*** Data for analysis ***

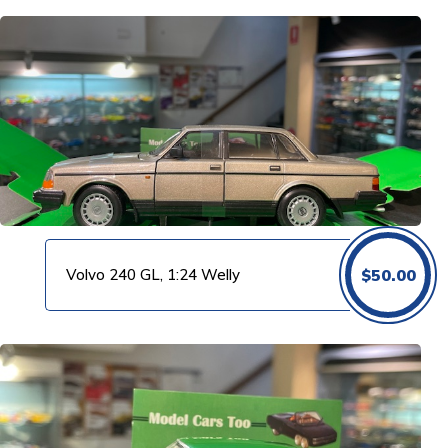
Volvo 240 GL, 1:24 Welly
$
50.00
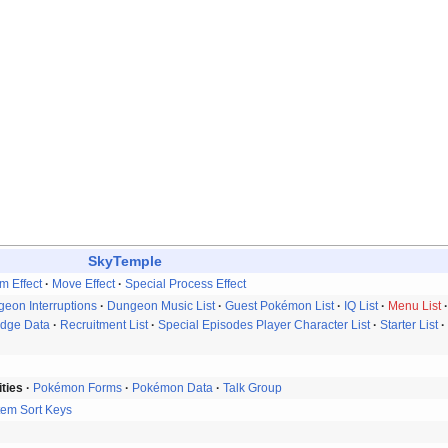
SkyTemple
em Effect
Move Effect
Special Process Effect
eon Interruptions
Dungeon Music List
Guest Pokémon List
IQ List
Menu List
idge Data
Recruitment List
Special Episodes Player Character List
Starter List
ities
Pokémon Forms
Pokémon Data
Talk Group
tem Sort Keys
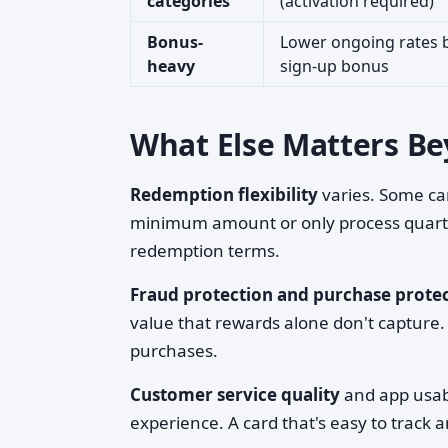
categories
(activation required)
Bonus-
Lower ongoing rates b
heavy
sign-up bonus
What Else Matters B
Redemption flexibility
varies. Some car
minimum amount or only process quarter
redemption terms.
Fraud protection and purchase prote
value that rewards alone don't capture.
purchases.
Customer service quality
and app usabi
experience. A card that's easy to track 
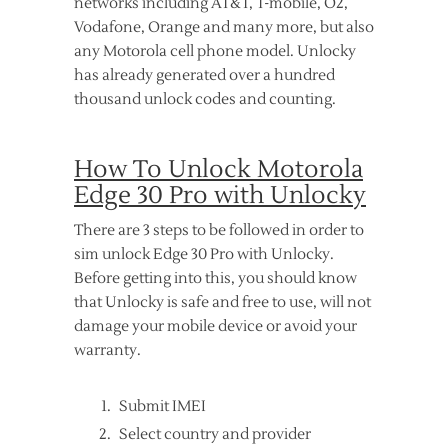
networks including AT&T, T-mobile, O2,
Vodafone, Orange and many more, but also
any Motorola cell phone model. Unlocky
has already generated over a hundred
thousand unlock codes and counting.
How To Unlock Motorola
Edge 30 Pro with Unlocky
There are 3 steps to be followed in order to
sim unlock Edge 30 Pro with Unlocky.
Before getting into this, you should know
that Unlocky is safe and free to use, will not
damage your mobile device or avoid your
warranty.
Submit IMEI
Select country and provider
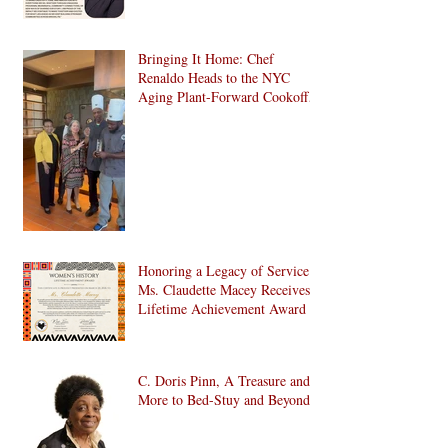
Bringing It Home: Chef
Renaldo Heads to the NYC
Aging Plant-Forward Cookoff!
🏆🌱
Honoring a Legacy of Service:
Ms. Claudette Macey Receives
Lifetime Achievement Award
C. Doris Pinn, A Treasure and
More to Bed-Stuy and Beyond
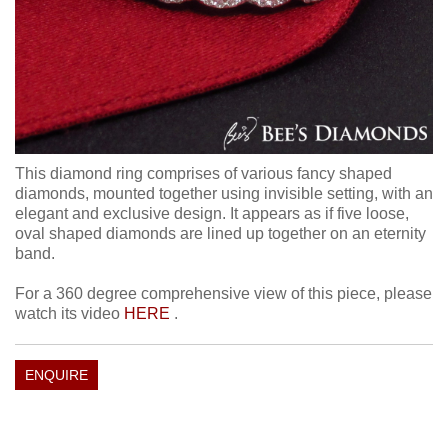
This diamond ring comprises of various fancy shaped
diamonds, mounted together using invisible setting, with an
elegant and exclusive design. It appears as if five loose,
oval shaped diamonds are lined up together on an eternity
band.
For a 360 degree comprehensive view of this piece, please
watch its video
HERE
.
ENQUIRE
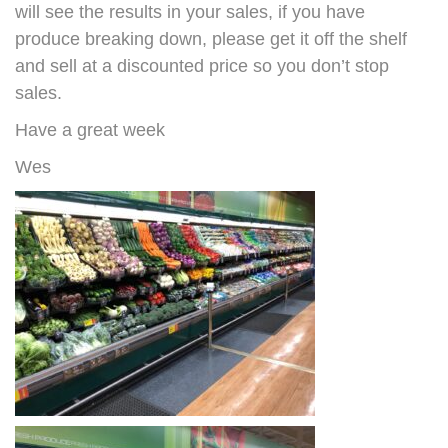
will see the results in your sales, if you have
produce breaking down, please get it off the shelf
and sell at a discounted price so you don’t stop
sales.
Have a great week
Wes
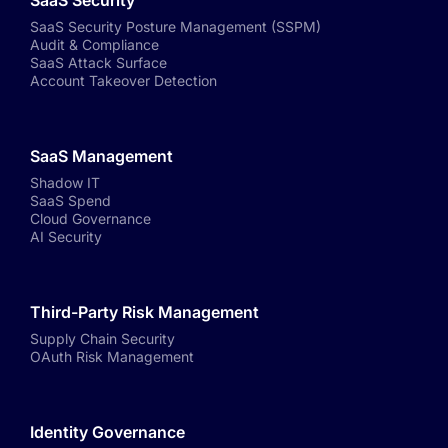
SaaS Security
SaaS Security Posture Management (SSPM)
Audit & Compliance
SaaS Attack Surface
Account Takeover Detection
SaaS Management
Shadow IT
SaaS Spend
Cloud Governance
AI Security
Third-Party Risk Management
Supply Chain Security
OAuth Risk Management
Identity Governance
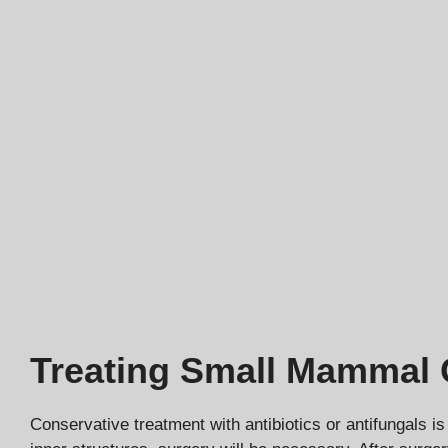
Treating Small Mammal O
Conservative treatment with antibiotics or antifungals is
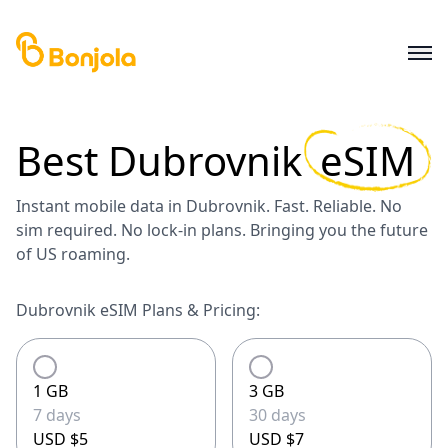
Best
Dubrovnik
eSIM
Instant mobile data in Dubrovnik. Fast. Reliable. No
sim required. No lock-in plans. Bringing you the future
of US roaming.
Dubrovnik eSIM Plans & Pricing:
1 GB
3 GB
7 days
30 days
USD $5
USD $7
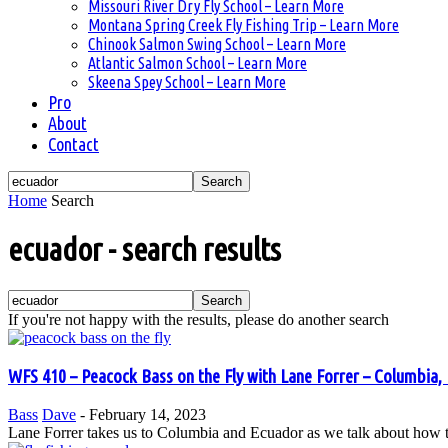
Missouri River Dry Fly School – Learn More
Montana Spring Creek Fly Fishing Trip – Learn More
Chinook Salmon Swing School – Learn More
Atlantic Salmon School – Learn More
Skeena Spey School – Learn More
Pro
About
Contact
Home
Search
ecuador
-
search results
If you're not happy with the results, please do another search
WFS 410 – Peacock Bass on the Fly with Lane Forrer – Columbia, 
Bass
Dave
-
February 14, 2023
Lane Forrer takes us to Columbia and Ecuador as we talk about how to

***

Only a number is wanted here: how many lines in the entries contain the word "together"?

2